Quantitative trading, not to be confused with algorithmic trading, is a trading approach that relies on mathematical models and statistical analysis to make trading decisions.

This data-driven method contrasts with discretionary trading, which relies heavily on intuition and human judgment.

Quantitative trading has become increasingly popular in recent years, accounting for an ever-increasing amount of trading volume on the markets, especially the indexes and futures.

This beginner’s guide will explore quantitative trading, who quants are, how it differs from algorithmic trading, and the potential steps to become a quant.

## Contents

Quantitative trading uses complex mathematical and statistical models to analyze market data and identify profitable trading opportunities.

Many of these systems rely on principles such as mean reversion, liquidity hunting, and auction theory.

This type of trading can be both high frequency, where thousands of trades are posted each day, or on a longer time frame, where the data dictates when to buy and sell on an inter day basis.

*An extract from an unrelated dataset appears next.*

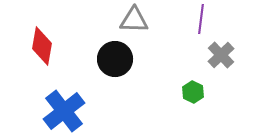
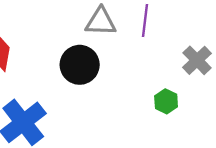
purple line: (201, 19) -> (145, 20), moved

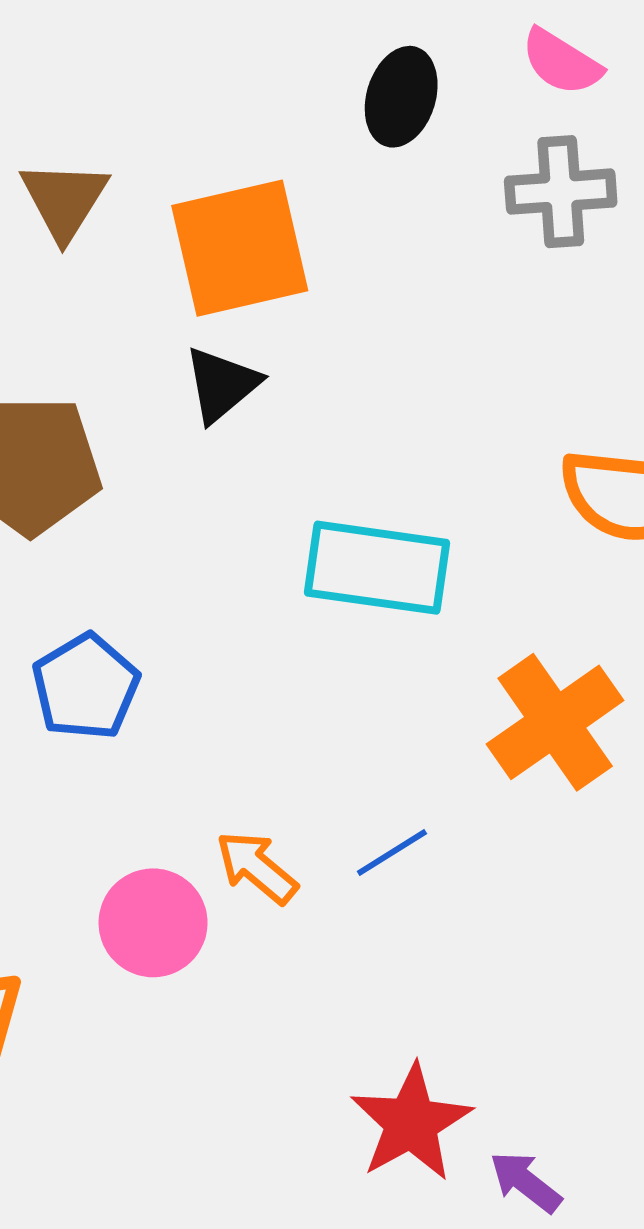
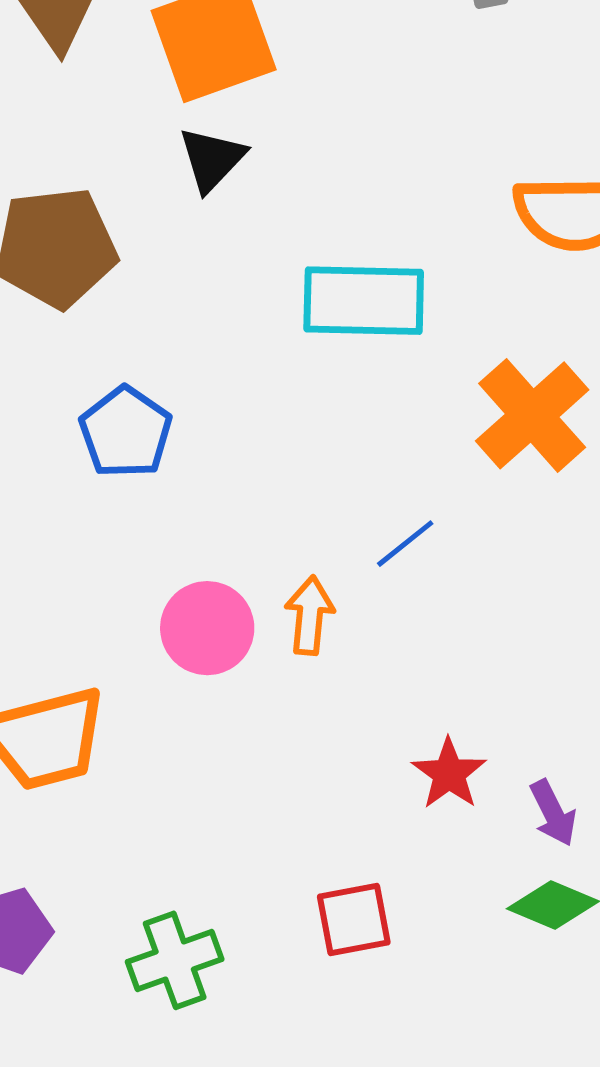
orange arrow: (257, 867) -> (310, 615), moved, turned 62
red star: (411, 1123) -> (449, 774), size x0.7
purple arrow: (526, 1182) -> (553, 813), turned -148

Now that you have the basics of what quant trading is:  let’s take a look at some of the basic steps most quant systems use to go from idea to operational:

#### Data Collection

Quants need extremely large volumes of data. The types include market data, prices, volumes, bid and ask data, news, earnings reports, and other types of “alternative data.” This data is then utilized in the next step.

#### Research

In the research phase, all the data collected above is cleaned and utilized to start testing hypotheses. Sometimes these are simple, like a Moving average cross; sometimes, these are extremely complex, like how the global rainfall and humidity variances affect coffee future prices.

#### Development

Now that we have our data and hypotheses tested, we will develop a trading system. Here we look for triggers from the research phase to tell us when to buy and sell our instrument. We also look for management queues, such as when to buy a full position, buy a half, and close a trade at a stop.

#### Backtesting

This part is probably shown the most on the internet but is probably the least exciting. This is when you take the system you created in the previous three steps and code it to run automatically on simulated or historical data. It all will run in the background (often on larger server clusters for processing power), and it will spit out stats on the trades. You will then use these stats to refine your trading methodology until you are happy with it.

#### Forward Testing

Forward testing is pretty similar to just running the program live but is often done with live data on a simulated currency. This is where you can see how your system runs in real-time with real-time data. It’s also the last point to make any tweaks before it goes live.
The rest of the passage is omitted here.